┌─ Stored data
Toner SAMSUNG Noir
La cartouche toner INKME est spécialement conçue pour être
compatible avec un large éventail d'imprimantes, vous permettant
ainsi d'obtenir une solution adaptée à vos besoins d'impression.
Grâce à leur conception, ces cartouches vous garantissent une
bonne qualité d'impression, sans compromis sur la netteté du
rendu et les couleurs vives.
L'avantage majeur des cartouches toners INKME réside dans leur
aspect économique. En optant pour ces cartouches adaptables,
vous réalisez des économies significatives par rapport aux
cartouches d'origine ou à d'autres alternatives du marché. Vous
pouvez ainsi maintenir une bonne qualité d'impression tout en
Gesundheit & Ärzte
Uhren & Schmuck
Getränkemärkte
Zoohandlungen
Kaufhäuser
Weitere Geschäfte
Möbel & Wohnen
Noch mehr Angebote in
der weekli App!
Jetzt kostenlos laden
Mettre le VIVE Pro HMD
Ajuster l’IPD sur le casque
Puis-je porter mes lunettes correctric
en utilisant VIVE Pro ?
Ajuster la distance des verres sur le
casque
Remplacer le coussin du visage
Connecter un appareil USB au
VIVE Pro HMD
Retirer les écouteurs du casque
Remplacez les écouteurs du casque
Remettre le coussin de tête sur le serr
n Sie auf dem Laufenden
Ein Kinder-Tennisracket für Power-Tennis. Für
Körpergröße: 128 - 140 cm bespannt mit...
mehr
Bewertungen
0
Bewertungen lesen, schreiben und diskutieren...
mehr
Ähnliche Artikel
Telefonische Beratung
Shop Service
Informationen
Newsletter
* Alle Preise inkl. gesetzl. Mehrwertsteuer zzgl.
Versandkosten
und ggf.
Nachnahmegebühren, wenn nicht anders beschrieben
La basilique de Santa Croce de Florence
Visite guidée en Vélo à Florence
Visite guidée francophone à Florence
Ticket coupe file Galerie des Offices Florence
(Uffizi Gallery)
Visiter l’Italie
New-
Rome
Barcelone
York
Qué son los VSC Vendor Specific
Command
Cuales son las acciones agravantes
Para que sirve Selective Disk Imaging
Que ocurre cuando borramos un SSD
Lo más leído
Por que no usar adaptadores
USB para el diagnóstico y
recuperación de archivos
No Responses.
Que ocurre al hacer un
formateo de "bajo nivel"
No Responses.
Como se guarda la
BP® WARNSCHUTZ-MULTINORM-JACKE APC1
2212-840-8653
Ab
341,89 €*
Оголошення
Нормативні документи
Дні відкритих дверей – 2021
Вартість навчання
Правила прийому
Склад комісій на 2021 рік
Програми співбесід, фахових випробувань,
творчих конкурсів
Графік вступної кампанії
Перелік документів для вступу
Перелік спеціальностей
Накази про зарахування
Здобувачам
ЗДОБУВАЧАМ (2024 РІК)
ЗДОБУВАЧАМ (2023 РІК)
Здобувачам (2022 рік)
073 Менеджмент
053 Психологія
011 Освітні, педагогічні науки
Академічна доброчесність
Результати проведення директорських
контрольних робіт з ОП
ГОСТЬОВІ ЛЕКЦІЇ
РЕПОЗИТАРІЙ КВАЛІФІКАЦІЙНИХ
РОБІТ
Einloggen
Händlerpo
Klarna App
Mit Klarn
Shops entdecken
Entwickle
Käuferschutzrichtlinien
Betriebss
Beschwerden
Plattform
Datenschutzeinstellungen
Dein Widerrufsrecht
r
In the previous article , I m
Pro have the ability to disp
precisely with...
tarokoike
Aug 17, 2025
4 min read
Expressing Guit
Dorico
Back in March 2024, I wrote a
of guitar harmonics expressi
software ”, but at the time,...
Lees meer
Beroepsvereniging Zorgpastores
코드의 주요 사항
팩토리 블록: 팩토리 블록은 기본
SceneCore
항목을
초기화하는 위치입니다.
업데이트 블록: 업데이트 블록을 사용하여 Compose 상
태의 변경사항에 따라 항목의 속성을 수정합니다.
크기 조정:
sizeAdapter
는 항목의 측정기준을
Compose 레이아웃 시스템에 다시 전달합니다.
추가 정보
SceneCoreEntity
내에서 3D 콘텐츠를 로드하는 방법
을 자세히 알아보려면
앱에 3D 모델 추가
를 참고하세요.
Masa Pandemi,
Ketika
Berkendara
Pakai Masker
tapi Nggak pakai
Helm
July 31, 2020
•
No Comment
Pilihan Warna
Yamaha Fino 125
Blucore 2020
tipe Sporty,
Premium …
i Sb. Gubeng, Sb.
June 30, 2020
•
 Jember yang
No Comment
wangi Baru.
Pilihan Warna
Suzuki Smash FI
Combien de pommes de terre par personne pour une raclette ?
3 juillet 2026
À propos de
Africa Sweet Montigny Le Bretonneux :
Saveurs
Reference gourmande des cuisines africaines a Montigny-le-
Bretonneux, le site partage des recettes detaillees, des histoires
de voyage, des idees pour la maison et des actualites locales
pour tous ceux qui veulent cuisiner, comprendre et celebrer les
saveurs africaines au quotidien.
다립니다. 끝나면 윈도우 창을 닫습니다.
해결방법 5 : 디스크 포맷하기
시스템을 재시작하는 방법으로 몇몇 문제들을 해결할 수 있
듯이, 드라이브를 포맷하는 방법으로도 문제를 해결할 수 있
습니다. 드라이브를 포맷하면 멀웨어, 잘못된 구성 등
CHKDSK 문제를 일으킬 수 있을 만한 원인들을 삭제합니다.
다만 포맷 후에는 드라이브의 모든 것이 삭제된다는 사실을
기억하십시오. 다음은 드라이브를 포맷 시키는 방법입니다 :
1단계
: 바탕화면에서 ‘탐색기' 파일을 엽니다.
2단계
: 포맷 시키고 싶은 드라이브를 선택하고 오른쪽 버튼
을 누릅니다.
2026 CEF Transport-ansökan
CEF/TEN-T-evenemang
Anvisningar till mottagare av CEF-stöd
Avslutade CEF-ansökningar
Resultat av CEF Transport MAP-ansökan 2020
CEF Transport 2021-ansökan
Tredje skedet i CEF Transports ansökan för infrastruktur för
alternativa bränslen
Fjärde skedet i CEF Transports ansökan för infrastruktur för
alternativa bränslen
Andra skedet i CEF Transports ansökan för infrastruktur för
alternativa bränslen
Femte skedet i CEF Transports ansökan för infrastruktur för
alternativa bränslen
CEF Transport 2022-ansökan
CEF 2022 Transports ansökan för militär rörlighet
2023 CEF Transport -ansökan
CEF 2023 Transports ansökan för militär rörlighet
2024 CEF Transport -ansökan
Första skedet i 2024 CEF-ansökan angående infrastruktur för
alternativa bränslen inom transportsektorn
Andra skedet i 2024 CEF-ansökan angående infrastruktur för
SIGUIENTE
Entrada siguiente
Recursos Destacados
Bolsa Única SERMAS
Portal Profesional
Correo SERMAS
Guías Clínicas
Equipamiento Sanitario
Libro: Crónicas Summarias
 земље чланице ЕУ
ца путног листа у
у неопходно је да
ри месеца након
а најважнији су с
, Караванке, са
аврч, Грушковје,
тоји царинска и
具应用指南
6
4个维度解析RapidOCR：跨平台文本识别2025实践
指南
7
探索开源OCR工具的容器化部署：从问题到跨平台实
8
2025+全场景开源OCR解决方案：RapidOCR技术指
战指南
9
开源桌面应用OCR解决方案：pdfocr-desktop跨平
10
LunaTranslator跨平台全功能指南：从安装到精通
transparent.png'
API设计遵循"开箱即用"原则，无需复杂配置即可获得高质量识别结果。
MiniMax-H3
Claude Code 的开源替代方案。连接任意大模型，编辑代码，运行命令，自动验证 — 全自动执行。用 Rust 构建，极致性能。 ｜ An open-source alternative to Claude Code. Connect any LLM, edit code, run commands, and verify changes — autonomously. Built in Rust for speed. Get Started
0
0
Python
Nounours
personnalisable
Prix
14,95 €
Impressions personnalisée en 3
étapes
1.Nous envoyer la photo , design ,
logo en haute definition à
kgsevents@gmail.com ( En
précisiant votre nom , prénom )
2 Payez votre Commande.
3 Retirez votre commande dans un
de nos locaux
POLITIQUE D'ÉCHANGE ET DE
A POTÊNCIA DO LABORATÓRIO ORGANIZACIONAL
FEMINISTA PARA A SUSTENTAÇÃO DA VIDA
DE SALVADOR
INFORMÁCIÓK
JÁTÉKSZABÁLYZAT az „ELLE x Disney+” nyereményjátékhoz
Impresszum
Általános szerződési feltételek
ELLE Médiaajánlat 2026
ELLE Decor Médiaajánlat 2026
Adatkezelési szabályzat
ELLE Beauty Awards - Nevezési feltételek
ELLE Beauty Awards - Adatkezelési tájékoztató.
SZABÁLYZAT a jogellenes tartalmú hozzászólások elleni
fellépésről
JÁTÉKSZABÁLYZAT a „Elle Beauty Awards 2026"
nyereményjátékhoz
└─
Return the entries exactly through the "aspect économique. En" line.

▶ [Answer to the problem]:
Toner SAMSUNG Noir
La cartouche toner INKME est spécialement conçue pour être
compatible avec un large éventail d'imprimantes, vous permettant
ainsi d'obtenir une solution adaptée à vos besoins d'impression.
Grâce à leur conception, ces cartouches vous garantissent une
bonne qualité d'impression, sans compromis sur la netteté du
rendu et les couleurs vives.
L'avantage majeur des cartouches toners INKME réside dans leur
aspect économique. En optant pour ces cartouches adaptables,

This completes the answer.